Bauer received the award for his contributions to remote-sensing education, science and applications. Early in his career, he helped define the role of remote sensing for agriculture and forestry while a research agronomist at the Purdue University Laboratory for Applications of Remote Sensing. He made significant contributions to NASA's Large Area Crop Inventory Experiment that used data from Landsat satellites to monitor croplands.

At the University of Minnesota in the 1980s, Bauer continued his research in agricultural remote sensing but also investigated forestry applications. His recent work has concentrated on monitoring lake water quality, impervious surface mapping, land cover classification, and change detection. Bauer is director of the U's Remote Sensing and Geospatial Analysis Laboratory.

Bauer has served for 30 years as editor-in-chief of the Remote Sensing of Environment journal. He is a recipient of the NASA Distinguished Public Service Medal in recognition of his scientific contributions to NASA's terrestrial remote sensing programs.


U in the News: A selection of U faculty in the news

When Achy Legs Are a Warning
When Linda Molnar developed pain in her legs that got worse when she walked even a short distance, doctors initially attributed it to an old back injury… "Peripheral artery disease is the most common, deadly and costly cardiovascular disease that the public hasn't heard of," says Alan Hirsch, a professor at the University of Minnesota Medical School's cardiovascular division and founding president of the non-profit Vascular Disease Foundation.

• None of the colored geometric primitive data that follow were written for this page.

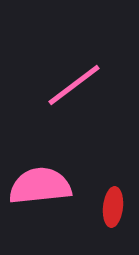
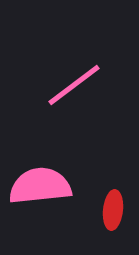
red ellipse: moved 3 px down
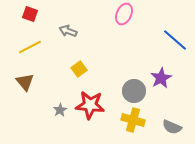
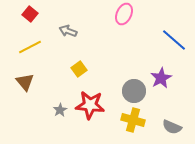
red square: rotated 21 degrees clockwise
blue line: moved 1 px left
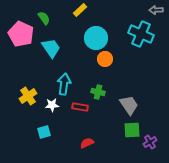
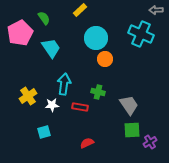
pink pentagon: moved 1 px left, 1 px up; rotated 20 degrees clockwise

The Wall Street Journal.

For people who look a gift-horse in the mouth
Come December 25, there will be some people who will wake up knowing exactly what is wrapped up for them under the Christmas tree - because they picked it out for themselves… It is a trend that University of Minnesota economist Joel Waldfogel, who has been studying Christmas gift-giving for 20 years, said is helping to add the full value back into Christmas gifts. The Age.

Rare figure of Raj and partition
Samuel Burke, who was one of very few Indians to become a senior official in the Indian Civil Service under the pre-partition British Raj, has died, aged 104… Burke retired from Pakistan's Foreign Service to take up a new chair in south Asian studies at the University of Minnesota. The Sydney Morning Herald.

The New Skins Game
For decades the National Football League has survived all sorts of gimmicky competitors, from an XFL star named He Hate Me to a Canadian Football League franchise in Las Vegas… Says Mary Jo Kane, director of the University of Minnesota's Tucker Center for Research on Girls & Women in Sport: "What they're doing is selling sex." Bloomberg Businessweek.

Hunger needs to be solved in my lifetime
My every-other-month dinner-and-discussion group met the other night. After a plentiful potluck meal, we got down to the topic designated for the evening: "If you could solve any issue or problem in your lifetime, what would it be?"… "It is disheartening to see most Americans feel the hunger problem in the U.S. will not be solved in the next 20 years," Jean Kinsey, a professor emeritus of applied economics at the University of Minnesota and director emeritus of The Food Industry Center, said in a release accompanying the study. CNN.